На внутреннем фронте. Всевеликое войско Донское (сборник)
Шрифт:
Опять тот же адъютант с громкой еврейской фамилией меня встретил.
– Главкосев занят в совете, – сказал он на мою просьбу доложить обо мне, – и я не могу его беспокоить.
– Я все-таки настаиваю, чтобы вы доложили. Дело не может быть отложено до утра.
Адъютант с видимой неохотой открыл дверь, из-за которой я слышал чей-то мерный голос. В открытую дверь я увидал длинный стол, накрытый зеленым сукном, и за ним человек двадцать солдат и рабочих. В голове стола сидел Черемисов. Он с неудовольствием выслушал адъютанта и что-то сказал ему.
– Хорошо, – сказал, возвращаясь адъютант, – главкосев вас примет, но только на одну минуту.
Меня провели в кабинет главнокомандующего. Минут через десять дверь медленно отворилась, и в кабинет вошел Черемисов. Лицо у него было серое от утомления. Глаза смотрели тускло и избегали глядеть на меня. Он зевал не то нервною зевотою, не то искусственною, чтобы показать мне, насколько все то, о чем я говорю ему, – пустяки.
– Временное правительство в опасности, – говорил я, – а мы присягали Временному правительству, и наш долг…
Черемисов посмотрел на меня.
– Временного правительства нет, – устало, но настойчиво, как будто убеждая меня, сказал он.
– Как нет? – воскликнул я.
Черемисов молчал. Наконец, тихо и устало сказал:
– Я вам приказываю выгружать ваши эшелоны и оставаться в Острове. Этого вам достаточно. Все равно, вы ничего не можете сделать.
– Дайте мне письменное приказание, – сказал я. Черемисов с сожалением посмотрел на меня, пожал плечами и, подавая мне руку, сказал:
– Я вам искренно советую оставаться в Острове и ничего не делать. Поверьте, так будет лучше.
И он пошел опять туда – в «совет».
Я вышел на улицу. У автомобиля меня ожидал Попов. Я рассказал ему результат свидания.

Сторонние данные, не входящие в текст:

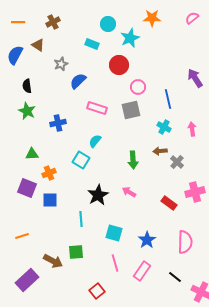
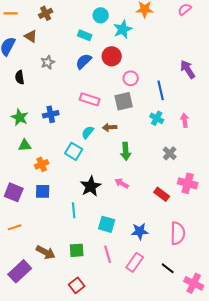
gray star: (61, 64) -> (48, 62), moved
blue semicircle: (78, 81) -> (84, 61), moved
green star: (27, 111) -> (20, 117), moved
brown arrow: (160, 151) -> (110, 127), moved
purple square: (27, 188) -> (14, 192), moved
pink cross: (195, 192) -> (188, 183), turned 30
blue star: (147, 240) -> (140, 231), turned 30
green square: (76, 252) -> (77, 250), moved
red square: (97, 291) -> (77, 285), moved

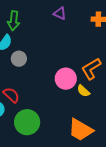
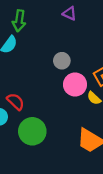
gray circle: (19, 59) -> (62, 61), moved

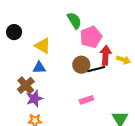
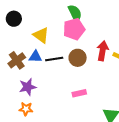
pink pentagon: (91, 37) -> (74, 29), moved
black line: (96, 69) -> (54, 59), moved
brown cross: (26, 85) -> (17, 60), moved

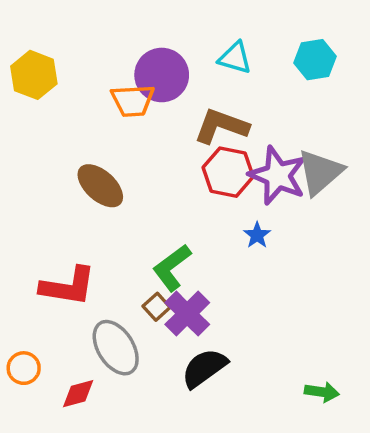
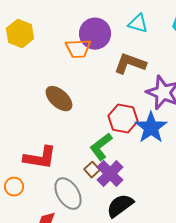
red hexagon: (228, 172) -> (123, 119), moved
blue star: (257, 235) -> (151, 128), size x2.0
orange circle: (24, 368) -> (14, 187), moved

– Знаете, – сказал мне Попов. – Это дело политическое. Пойдемте к комиссару. Войтинский все это время был порядочным человеком. Его долг нам подать совет. Да без комиссара мы и части не повернем. Вон уже 9-й полк волнуется от того, что сидит сутки в вагонах.

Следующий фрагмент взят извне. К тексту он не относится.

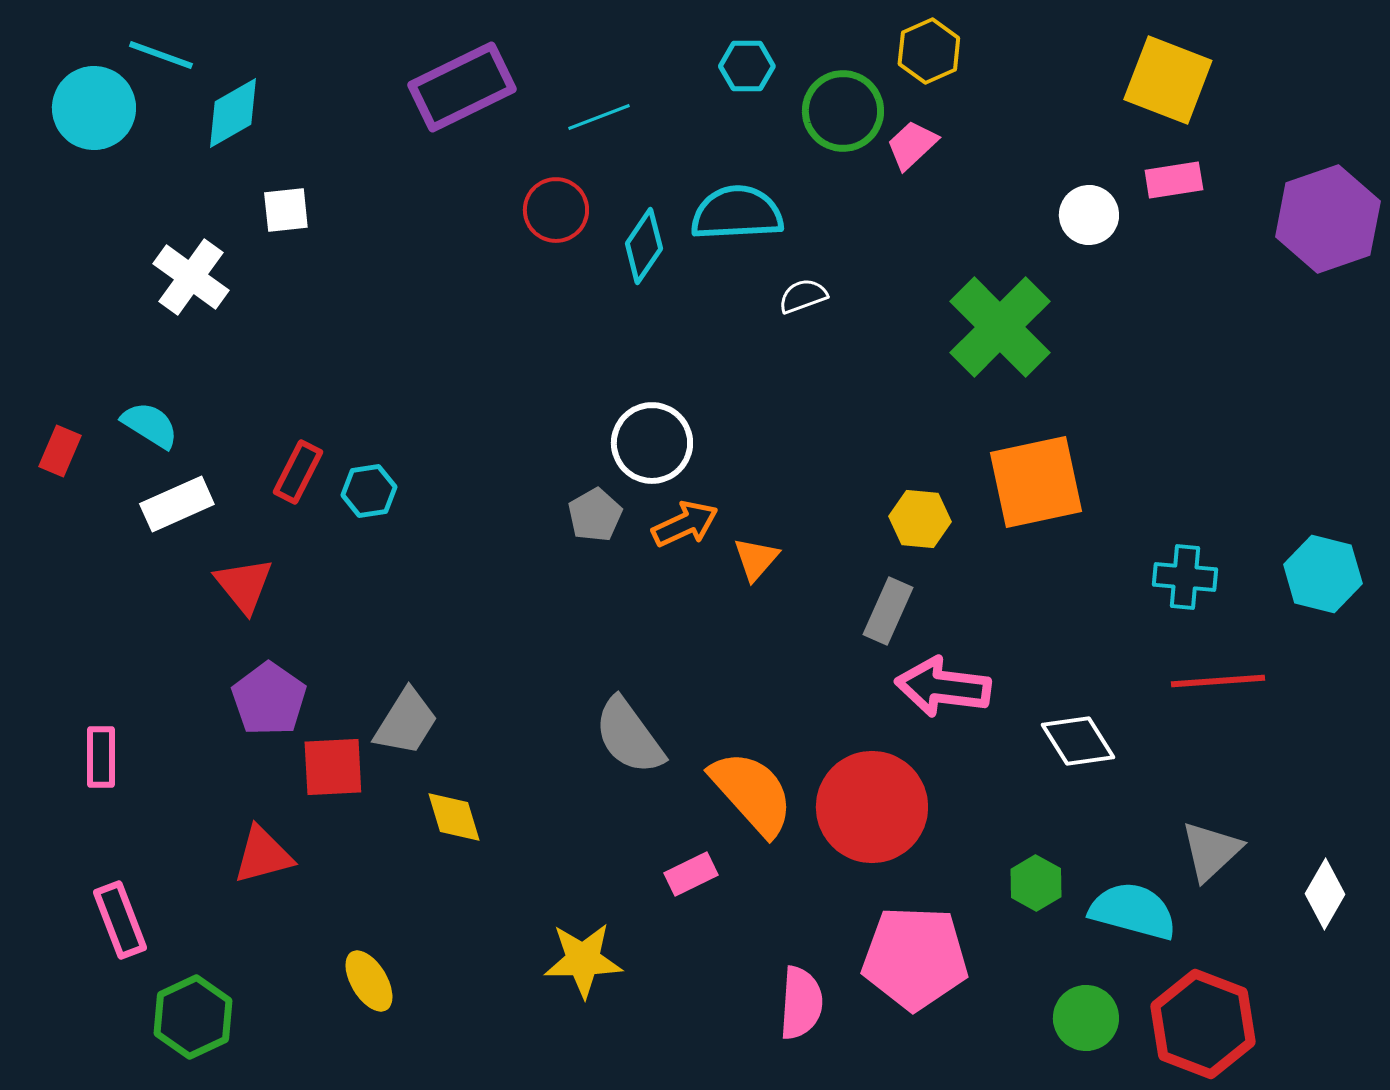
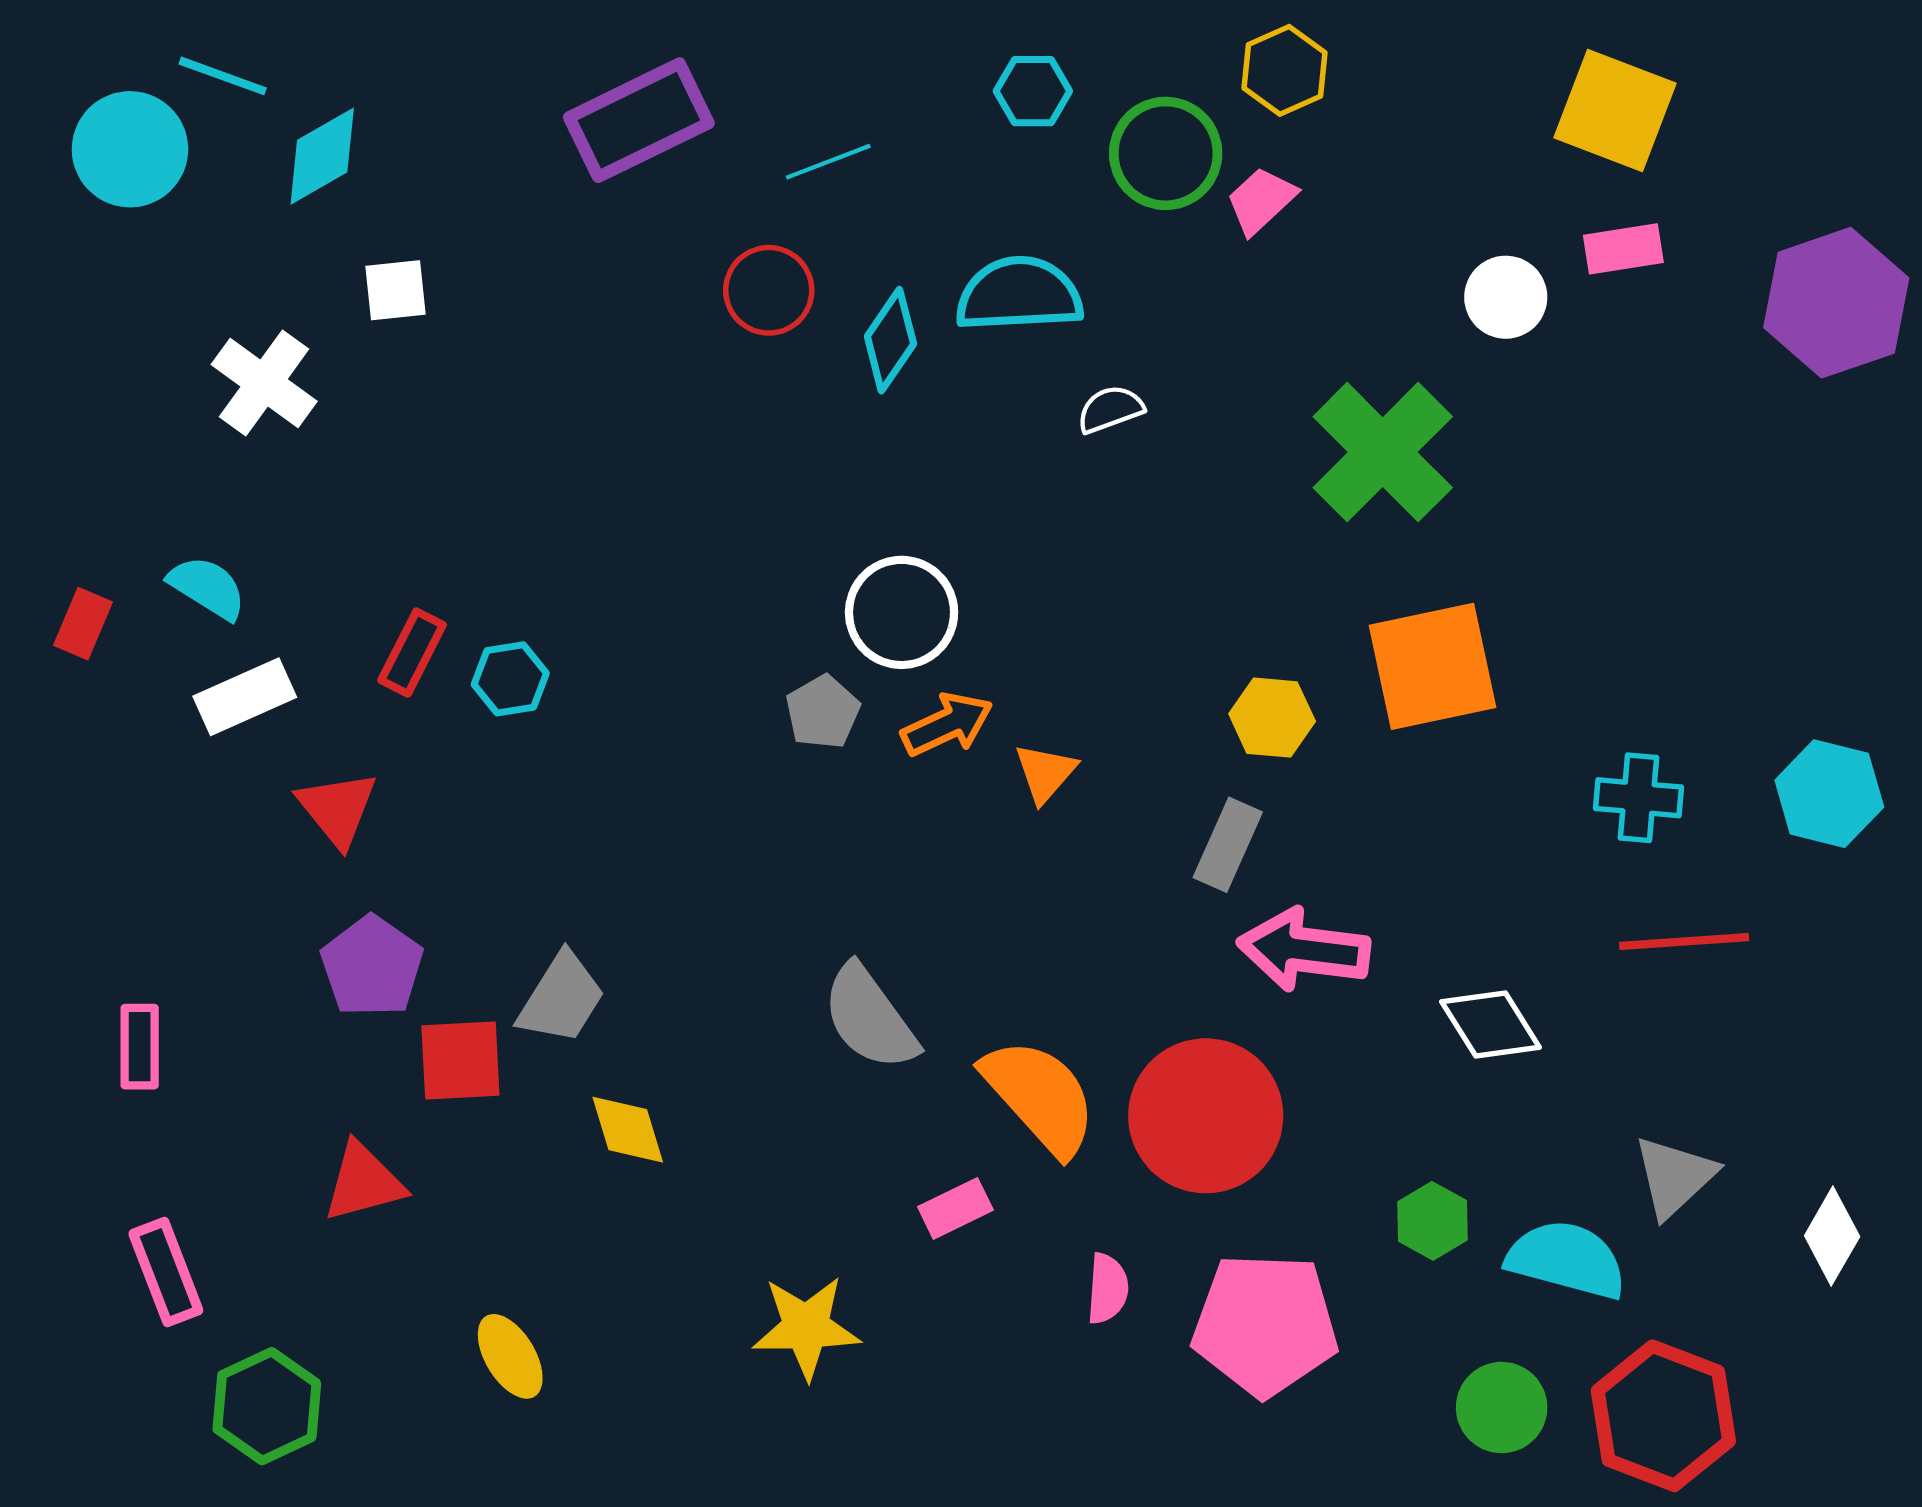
pink semicircle: (801, 1003) -> (1108, 1289), moved, size x0.7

Я согласился, и мы поехали в комиссариат.
Войтинского, который и жил в комиссариате, не было там. По словам дежурного «товарища», он ушел куда-то на заседание, но должен скоро вернуться.
Мы сели в комнате «товарища» и ждали. Уныло тикали стенные часы, и медленно ползла осенняя ночь. Било три, било половина четвертого. Наконец, около четырех часов Войтинский приехал.
Он обрадовался, увидевши нас. Все лицо его, некрасивое, усталое, просияло.
– Вы как нельзя более кстати, – сказал он и начал расспрашивать про обстановку, про настроение частей.
– Что говорил Черемисов? – быстро спрашивал он. – А вы как думаете?… Прямо бог послал вас сюда именно сегодня… Мне нужно с вами поговорить наедине. Пойдемте ко мне.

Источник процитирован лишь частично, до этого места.